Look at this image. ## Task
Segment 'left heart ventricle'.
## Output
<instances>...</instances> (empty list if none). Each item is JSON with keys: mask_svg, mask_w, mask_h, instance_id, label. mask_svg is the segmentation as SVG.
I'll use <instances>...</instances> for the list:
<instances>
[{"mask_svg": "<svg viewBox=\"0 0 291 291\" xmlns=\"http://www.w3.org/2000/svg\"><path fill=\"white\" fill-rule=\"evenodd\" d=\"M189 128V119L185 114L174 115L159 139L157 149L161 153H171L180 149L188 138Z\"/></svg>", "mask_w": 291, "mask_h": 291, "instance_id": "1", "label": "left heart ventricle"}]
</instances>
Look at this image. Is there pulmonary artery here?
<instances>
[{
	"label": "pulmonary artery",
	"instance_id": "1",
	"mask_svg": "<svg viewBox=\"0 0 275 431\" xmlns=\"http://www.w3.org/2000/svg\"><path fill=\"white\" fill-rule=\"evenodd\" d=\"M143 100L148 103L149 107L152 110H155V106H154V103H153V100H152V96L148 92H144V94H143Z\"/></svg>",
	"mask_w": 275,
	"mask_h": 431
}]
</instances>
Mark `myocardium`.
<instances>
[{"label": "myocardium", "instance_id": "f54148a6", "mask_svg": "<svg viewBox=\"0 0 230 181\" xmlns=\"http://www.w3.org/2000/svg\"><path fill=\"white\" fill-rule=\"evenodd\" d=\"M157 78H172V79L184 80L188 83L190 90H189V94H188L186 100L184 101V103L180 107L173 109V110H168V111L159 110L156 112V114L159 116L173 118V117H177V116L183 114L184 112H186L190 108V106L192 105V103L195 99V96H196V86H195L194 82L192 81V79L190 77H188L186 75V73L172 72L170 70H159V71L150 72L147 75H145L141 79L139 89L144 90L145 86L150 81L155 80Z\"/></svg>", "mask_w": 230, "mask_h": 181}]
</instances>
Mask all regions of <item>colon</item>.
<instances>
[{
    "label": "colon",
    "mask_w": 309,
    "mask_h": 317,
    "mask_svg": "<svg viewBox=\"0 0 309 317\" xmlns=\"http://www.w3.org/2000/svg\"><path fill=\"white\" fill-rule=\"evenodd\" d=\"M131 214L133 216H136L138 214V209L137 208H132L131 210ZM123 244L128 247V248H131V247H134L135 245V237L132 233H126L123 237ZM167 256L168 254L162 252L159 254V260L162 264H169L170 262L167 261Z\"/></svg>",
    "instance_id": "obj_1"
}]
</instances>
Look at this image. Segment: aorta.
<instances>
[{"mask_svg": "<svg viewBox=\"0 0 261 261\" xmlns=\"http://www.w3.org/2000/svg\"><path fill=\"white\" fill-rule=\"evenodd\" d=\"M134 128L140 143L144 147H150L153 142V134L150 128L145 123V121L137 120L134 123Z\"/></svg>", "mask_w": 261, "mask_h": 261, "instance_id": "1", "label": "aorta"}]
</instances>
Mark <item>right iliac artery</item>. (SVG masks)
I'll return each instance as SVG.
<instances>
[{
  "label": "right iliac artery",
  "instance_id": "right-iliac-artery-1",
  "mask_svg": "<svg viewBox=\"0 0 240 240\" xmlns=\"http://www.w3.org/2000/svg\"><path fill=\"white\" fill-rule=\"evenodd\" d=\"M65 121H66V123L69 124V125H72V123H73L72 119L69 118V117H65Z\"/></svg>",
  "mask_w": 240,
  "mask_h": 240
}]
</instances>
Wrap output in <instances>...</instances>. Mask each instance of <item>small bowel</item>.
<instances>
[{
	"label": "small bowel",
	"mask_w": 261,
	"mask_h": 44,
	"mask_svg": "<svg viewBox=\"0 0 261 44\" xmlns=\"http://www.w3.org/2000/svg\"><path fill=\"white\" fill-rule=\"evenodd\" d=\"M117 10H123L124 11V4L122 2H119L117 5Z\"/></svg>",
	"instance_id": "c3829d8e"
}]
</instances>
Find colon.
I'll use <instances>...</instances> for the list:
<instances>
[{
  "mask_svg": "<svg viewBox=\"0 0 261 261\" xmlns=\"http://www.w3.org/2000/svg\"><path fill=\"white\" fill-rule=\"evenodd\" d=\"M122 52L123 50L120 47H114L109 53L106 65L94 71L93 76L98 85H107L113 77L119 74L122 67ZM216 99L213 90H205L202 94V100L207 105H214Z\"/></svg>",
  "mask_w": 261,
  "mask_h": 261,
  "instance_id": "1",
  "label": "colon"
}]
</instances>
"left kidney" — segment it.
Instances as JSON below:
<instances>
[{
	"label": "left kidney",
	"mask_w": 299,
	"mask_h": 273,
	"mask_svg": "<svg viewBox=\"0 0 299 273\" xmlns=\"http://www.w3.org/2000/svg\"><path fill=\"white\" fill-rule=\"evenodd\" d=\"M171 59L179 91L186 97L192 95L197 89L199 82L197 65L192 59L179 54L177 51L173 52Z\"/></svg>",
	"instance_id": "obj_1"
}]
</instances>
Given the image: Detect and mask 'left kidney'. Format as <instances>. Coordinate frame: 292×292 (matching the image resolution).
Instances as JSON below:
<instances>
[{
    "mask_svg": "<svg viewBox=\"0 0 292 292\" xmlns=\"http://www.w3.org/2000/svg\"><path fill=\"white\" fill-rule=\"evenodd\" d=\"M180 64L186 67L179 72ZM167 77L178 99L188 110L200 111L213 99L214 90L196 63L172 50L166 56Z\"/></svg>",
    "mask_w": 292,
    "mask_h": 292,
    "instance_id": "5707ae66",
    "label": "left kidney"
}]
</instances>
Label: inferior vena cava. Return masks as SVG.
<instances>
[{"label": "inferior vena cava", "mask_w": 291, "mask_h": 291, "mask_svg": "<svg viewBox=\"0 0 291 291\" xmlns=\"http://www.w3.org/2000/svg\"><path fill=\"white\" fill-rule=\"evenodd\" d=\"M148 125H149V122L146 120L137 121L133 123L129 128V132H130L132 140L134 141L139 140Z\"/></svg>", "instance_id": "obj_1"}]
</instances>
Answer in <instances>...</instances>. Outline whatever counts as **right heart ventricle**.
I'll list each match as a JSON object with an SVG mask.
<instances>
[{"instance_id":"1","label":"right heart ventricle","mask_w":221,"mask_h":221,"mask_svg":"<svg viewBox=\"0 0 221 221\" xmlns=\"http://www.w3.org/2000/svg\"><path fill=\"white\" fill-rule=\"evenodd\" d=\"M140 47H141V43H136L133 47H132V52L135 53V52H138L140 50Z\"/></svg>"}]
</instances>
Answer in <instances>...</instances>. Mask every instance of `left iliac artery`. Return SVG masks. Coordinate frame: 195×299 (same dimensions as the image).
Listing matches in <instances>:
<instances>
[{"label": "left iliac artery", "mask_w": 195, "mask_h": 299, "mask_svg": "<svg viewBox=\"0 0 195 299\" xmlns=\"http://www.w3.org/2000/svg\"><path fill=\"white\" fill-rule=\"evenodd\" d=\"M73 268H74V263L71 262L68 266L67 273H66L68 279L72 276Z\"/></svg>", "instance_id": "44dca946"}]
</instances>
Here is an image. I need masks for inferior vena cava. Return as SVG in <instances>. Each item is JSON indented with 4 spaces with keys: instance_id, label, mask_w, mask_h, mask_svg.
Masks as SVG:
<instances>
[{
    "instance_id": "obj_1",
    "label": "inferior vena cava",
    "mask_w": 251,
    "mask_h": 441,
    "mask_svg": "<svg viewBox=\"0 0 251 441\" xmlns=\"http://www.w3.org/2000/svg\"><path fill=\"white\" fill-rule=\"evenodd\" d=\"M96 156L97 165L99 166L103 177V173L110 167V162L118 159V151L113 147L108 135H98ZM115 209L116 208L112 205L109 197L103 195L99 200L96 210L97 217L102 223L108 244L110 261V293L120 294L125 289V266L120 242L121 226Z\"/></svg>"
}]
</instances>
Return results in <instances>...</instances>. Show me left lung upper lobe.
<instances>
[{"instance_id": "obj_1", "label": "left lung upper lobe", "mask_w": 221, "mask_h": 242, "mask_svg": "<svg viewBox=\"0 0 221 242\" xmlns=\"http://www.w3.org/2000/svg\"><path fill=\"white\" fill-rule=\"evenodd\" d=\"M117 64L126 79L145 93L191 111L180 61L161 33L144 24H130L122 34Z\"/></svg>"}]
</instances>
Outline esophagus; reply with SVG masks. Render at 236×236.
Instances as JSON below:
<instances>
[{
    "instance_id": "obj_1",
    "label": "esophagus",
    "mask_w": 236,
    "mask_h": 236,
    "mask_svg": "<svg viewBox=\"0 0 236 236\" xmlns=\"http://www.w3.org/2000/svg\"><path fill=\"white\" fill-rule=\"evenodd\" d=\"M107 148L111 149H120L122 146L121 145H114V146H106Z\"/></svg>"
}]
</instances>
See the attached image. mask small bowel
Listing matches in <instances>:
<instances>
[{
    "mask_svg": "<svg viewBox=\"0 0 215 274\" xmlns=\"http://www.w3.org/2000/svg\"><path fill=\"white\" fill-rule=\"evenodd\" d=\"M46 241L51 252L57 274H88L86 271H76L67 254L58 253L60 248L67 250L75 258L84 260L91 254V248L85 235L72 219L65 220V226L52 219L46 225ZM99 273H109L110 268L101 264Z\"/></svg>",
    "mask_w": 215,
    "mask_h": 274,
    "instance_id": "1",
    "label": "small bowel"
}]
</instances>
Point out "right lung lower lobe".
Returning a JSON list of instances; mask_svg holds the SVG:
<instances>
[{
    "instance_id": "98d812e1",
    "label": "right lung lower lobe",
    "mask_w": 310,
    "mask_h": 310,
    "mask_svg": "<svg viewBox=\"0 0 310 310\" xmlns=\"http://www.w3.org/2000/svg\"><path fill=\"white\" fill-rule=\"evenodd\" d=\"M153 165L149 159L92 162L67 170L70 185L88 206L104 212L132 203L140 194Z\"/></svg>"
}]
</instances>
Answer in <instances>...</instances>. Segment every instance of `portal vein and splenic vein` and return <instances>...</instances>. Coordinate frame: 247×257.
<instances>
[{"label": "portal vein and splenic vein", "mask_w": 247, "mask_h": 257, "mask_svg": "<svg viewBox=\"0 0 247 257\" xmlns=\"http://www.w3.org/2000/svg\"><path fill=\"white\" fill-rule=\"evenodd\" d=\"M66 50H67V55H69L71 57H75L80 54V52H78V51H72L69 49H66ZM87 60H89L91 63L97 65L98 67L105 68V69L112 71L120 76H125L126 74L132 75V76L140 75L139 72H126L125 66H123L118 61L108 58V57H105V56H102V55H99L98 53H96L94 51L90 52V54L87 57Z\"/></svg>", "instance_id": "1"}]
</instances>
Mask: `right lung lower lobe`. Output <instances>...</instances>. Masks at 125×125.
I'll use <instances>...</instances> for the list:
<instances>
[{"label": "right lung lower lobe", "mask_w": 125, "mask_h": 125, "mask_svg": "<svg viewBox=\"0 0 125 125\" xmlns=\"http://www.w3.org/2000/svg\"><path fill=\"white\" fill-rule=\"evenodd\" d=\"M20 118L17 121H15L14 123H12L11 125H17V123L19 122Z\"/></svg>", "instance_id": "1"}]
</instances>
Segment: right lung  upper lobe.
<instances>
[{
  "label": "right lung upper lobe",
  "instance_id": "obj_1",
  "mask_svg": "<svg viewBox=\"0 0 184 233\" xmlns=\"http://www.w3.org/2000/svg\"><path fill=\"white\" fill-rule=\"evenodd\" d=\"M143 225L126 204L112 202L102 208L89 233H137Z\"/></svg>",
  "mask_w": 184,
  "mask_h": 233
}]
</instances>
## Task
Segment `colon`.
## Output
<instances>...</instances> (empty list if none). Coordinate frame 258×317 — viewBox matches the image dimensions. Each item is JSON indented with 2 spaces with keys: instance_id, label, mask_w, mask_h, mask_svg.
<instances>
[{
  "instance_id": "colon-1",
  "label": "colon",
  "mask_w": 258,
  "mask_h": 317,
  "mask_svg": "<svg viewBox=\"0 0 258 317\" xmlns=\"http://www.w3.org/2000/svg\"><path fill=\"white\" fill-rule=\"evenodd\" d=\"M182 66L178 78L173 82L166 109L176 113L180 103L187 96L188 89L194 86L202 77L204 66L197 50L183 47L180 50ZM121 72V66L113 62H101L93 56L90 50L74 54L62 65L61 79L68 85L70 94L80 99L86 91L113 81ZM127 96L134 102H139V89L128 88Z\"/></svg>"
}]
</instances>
________________________
▸ What you should do
Repeat, without changes, every line from the one that contains "<instances>...</instances> (empty list if none). Coordinate" through the final line of the data.

▸ Worked solution
<instances>...</instances> (empty list if none). Coordinate frame 258×317 — viewBox matches the image dimensions. Each item is JSON indented with 2 spaces with keys: instance_id, label, mask_w, mask_h, mask_svg.
<instances>
[{
  "instance_id": "colon-1",
  "label": "colon",
  "mask_w": 258,
  "mask_h": 317,
  "mask_svg": "<svg viewBox=\"0 0 258 317\" xmlns=\"http://www.w3.org/2000/svg\"><path fill=\"white\" fill-rule=\"evenodd\" d=\"M182 66L178 78L173 82L166 109L176 113L180 103L187 96L188 89L194 86L202 77L204 66L197 50L183 47L180 50ZM121 72V66L113 62H101L93 56L90 50L74 54L62 65L61 79L68 85L70 94L80 99L86 91L113 81ZM127 96L134 102H139V89L128 88Z\"/></svg>"
}]
</instances>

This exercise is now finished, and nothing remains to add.